Sitemaps are a must-have tool to get your sites properly indexed on search engines and having a better positioning. In this post we cover how to create sitemaps for your Rails apps and host them on S3 if needed.
What is a sitemap?
A sitemap is an XML file that lists all the URLs to pages on your site considered relevant to be indexed. It also includes information like the last time a given URL was modified or the frequency of updating. Normally it would look like this:
<?xml version="1.0" encoding="UTF-8"?>
<urlset
xmlns:xsi="http://www.w3.org/2001/XMLSchema-instance"
xsi:schemaLocation="http://www.sitemaps.org/schemas/sitemap/0.9
http://www.sitemaps.org/schemas/sitemap/0.9/sitemap.xsd"
xmlns="http://www.sitemaps.org/schemas/sitemap/0.9"

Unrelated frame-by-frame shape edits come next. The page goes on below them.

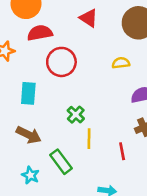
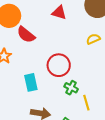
red semicircle: (40, 33) -> (26, 35), turned -114
red circle: (61, 62) -> (59, 65), moved

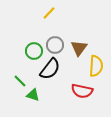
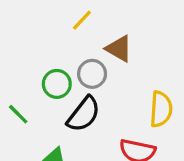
brown triangle: (79, 48) -> (119, 49), moved, turned -36
green line: (20, 81) -> (18, 114), moved

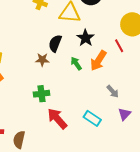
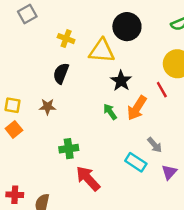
black semicircle: (55, 43) -> (61, 73), moved
brown star: (42, 60) -> (47, 107), moved
cyan rectangle: (92, 118) -> (136, 162), moved

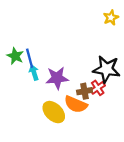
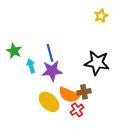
blue line: (30, 58) -> (50, 53), moved
red cross: (98, 88) -> (77, 110), moved
brown cross: (85, 91) -> (84, 92), moved

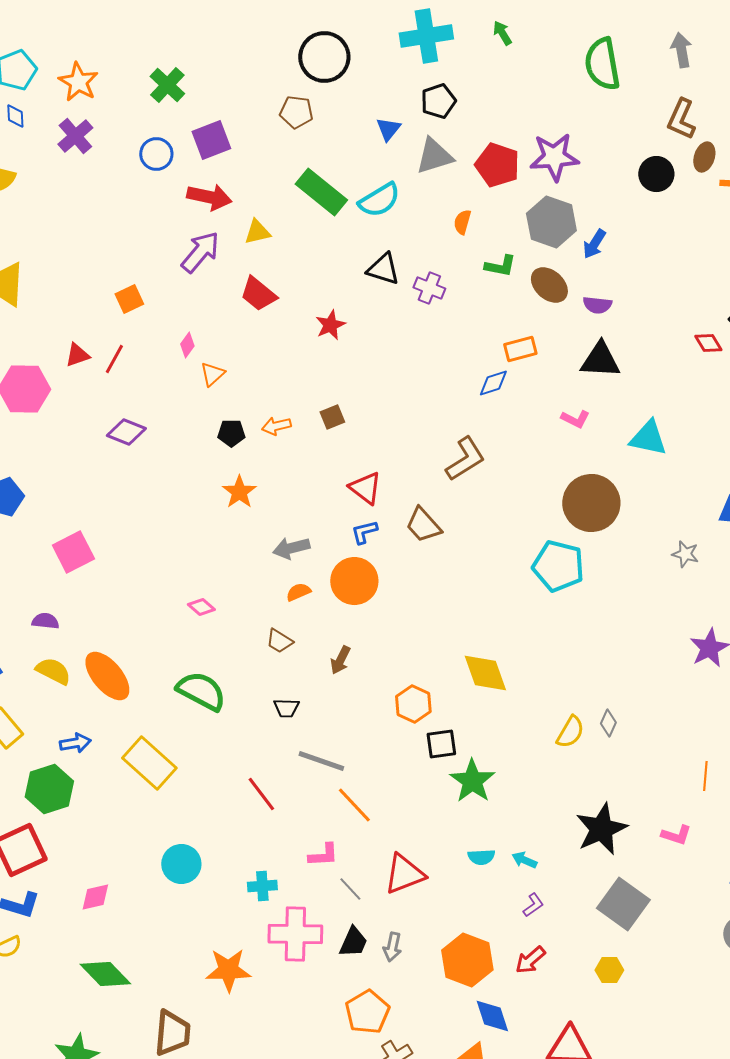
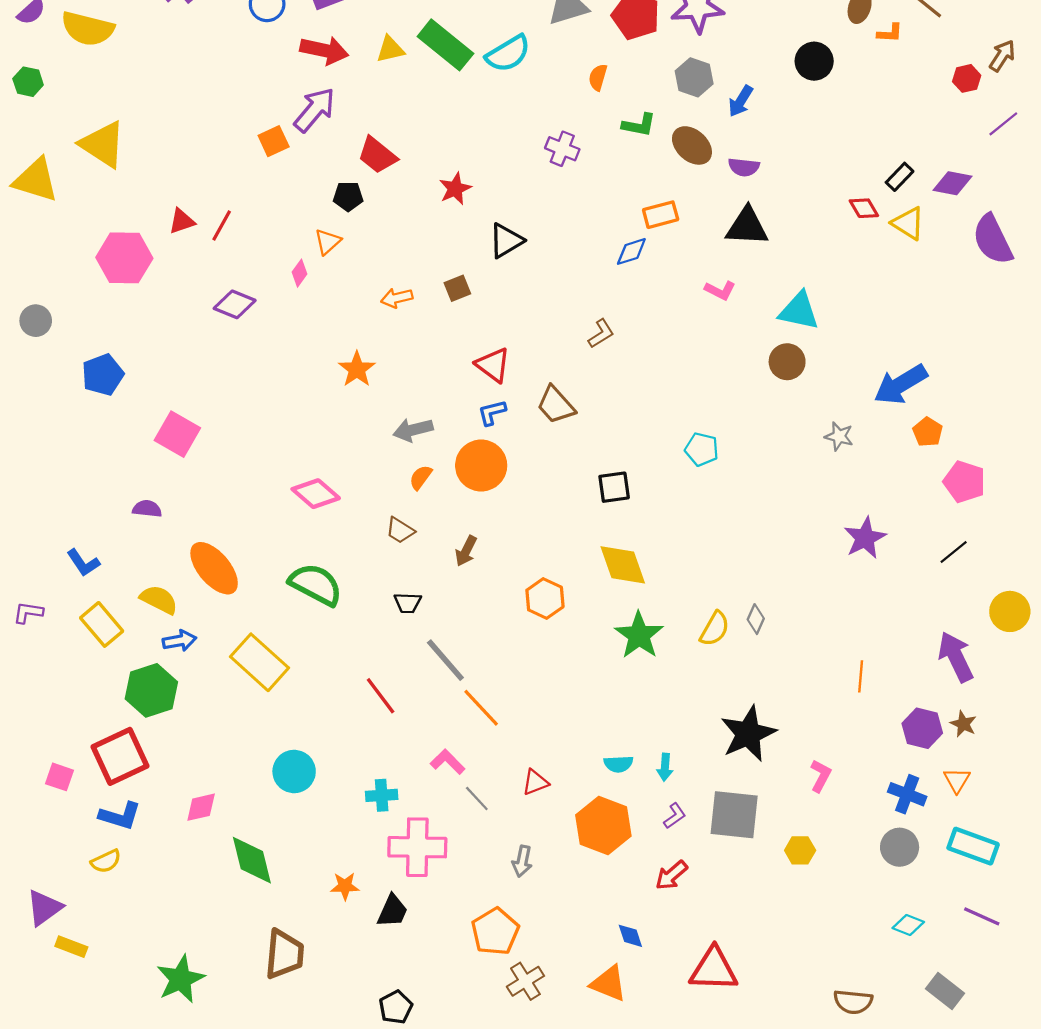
black circle: (656, 174) -> (814, 61), moved
gray hexagon: (551, 222) -> (694, 77), size x0.7
yellow triangle: (257, 232) -> (390, 49), moved
black triangle: (383, 269) -> (506, 241), moved, turned -48
orange square: (129, 299) -> (274, 141), moved
pink diamond: (187, 345) -> (299, 273), moved
black pentagon: (231, 433) -> (348, 196), moved
brown L-shape: (465, 459) -> (601, 334), size x0.6
brown circle: (591, 503) -> (787, 362), moved, size x0.6
pink square: (73, 552) -> (177, 434), turned -33
cyan pentagon: (558, 566) -> (702, 449), size x0.6
orange semicircle: (298, 592) -> (421, 477), turned -30
pink diamond: (201, 607) -> (316, 494), size x1.6
yellow semicircle: (53, 671) -> (159, 600), moved
black square: (441, 744) -> (614, 487), moved
gray line: (321, 761) -> (445, 660), turned 30
green star: (472, 781) -> (639, 635), moved
pink L-shape: (676, 835) -> (821, 776), moved, turned -80
pink L-shape: (323, 855) -> (448, 762), turned -132
cyan arrow: (524, 860) -> (665, 767), turned -110
red triangle: (404, 874) -> (535, 782), size x0.6
gray square: (623, 904) -> (734, 815), moved, turned -30
black trapezoid: (353, 942) -> (392, 911), moved
orange hexagon: (467, 960) -> (603, 826), moved
orange star: (228, 970) -> (345, 886), size x0.6
yellow hexagon: (609, 970) -> (800, 850), moved
green diamond: (105, 974) -> (252, 860), moved, turned 30
blue diamond: (492, 1016) -> (630, 936), size x0.7

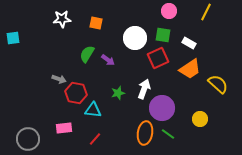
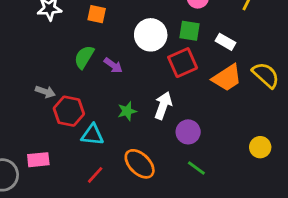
yellow semicircle: (218, 84) -> (266, 75), moved
purple circle: (162, 108) -> (188, 132), size x0.7
yellow circle: (200, 119) -> (260, 147), moved
pink rectangle: (64, 128) -> (38, 160), moved
orange ellipse: (145, 133) -> (140, 164), moved, turned -55

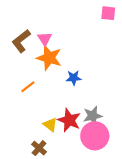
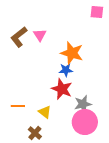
orange star: (49, 58) -> (72, 53), moved
orange line: (28, 87) -> (18, 106), moved, turned 40
red star: (69, 120) -> (62, 89), moved

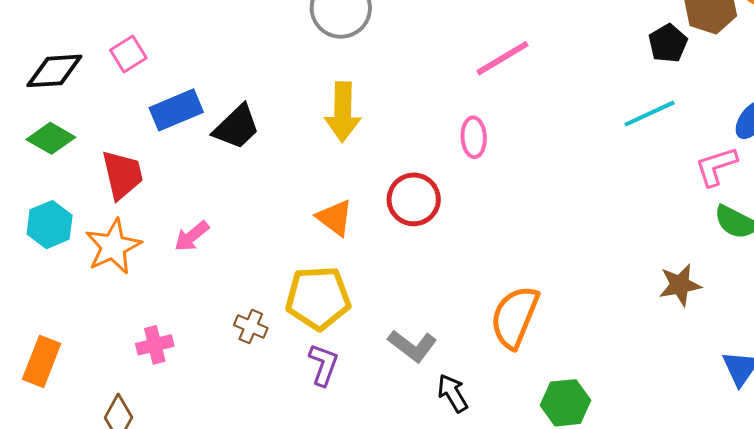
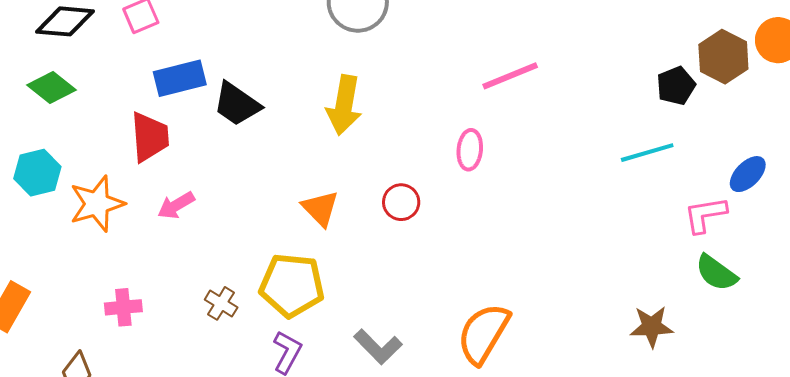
black trapezoid: (237, 127) -> (237, 104), turned 70
red trapezoid: (122, 175) -> (150, 137), moved
red circle: (414, 199) -> (401, 202), size x0.7

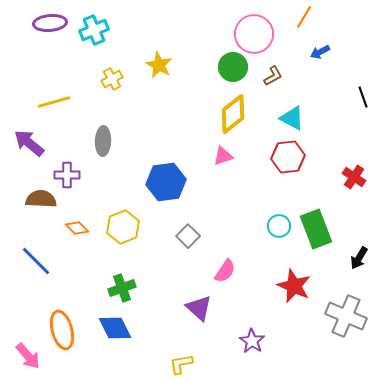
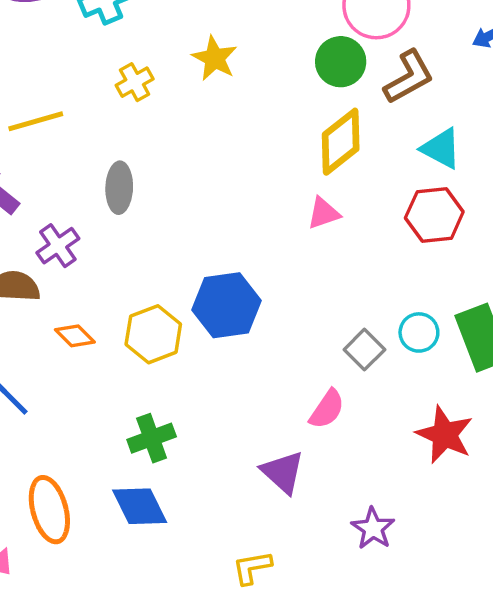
brown L-shape: (273, 76) -> (409, 77), size x1.6
purple cross: (67, 175) -> (58, 246), turned -35
blue hexagon: (166, 182) -> (227, 305), moved
gray square: (188, 236) -> (364, 350), moved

xmlns:image="http://www.google.com/schemas/sitemap-image/1.1"
...
xmlns:xhtml="http://www.w3.org/1999/xhtml"
>
<url>
<loc>http://www.cookieshq.co.uk</loc>
<lastmod>2015-06-12T12:08:23+02:00</lastmod>
<changefreq>always</changefreq>
<priority>1.0</priority>
</url>
<!--- More URL defintions -->
</urlset>
On the top side we have several sitemap schema definitions (shortened here), and after that, we get all the URLs to be mapped and indexed.
Obviously generating this by hand would be a bit cumbersome, and even more, setting the last modification dates or modifying tiny bits each time something is added to the site would be unsustainable. We need to automate this process.
Enter Karl Varga’s Sitemap Generator gem.
Using the gem
The gem documentation is pretty straightforward about features, installation and configuration. Once you have the gem installed, run rake sitemap:install
to have a default config/sitemap.rb
file you can edit. Below is a file we have already done some work upon:
# Set the host name for URL creation
SitemapGenerator::Sitemap.default_host = "http://www.cookieshq.co.uk"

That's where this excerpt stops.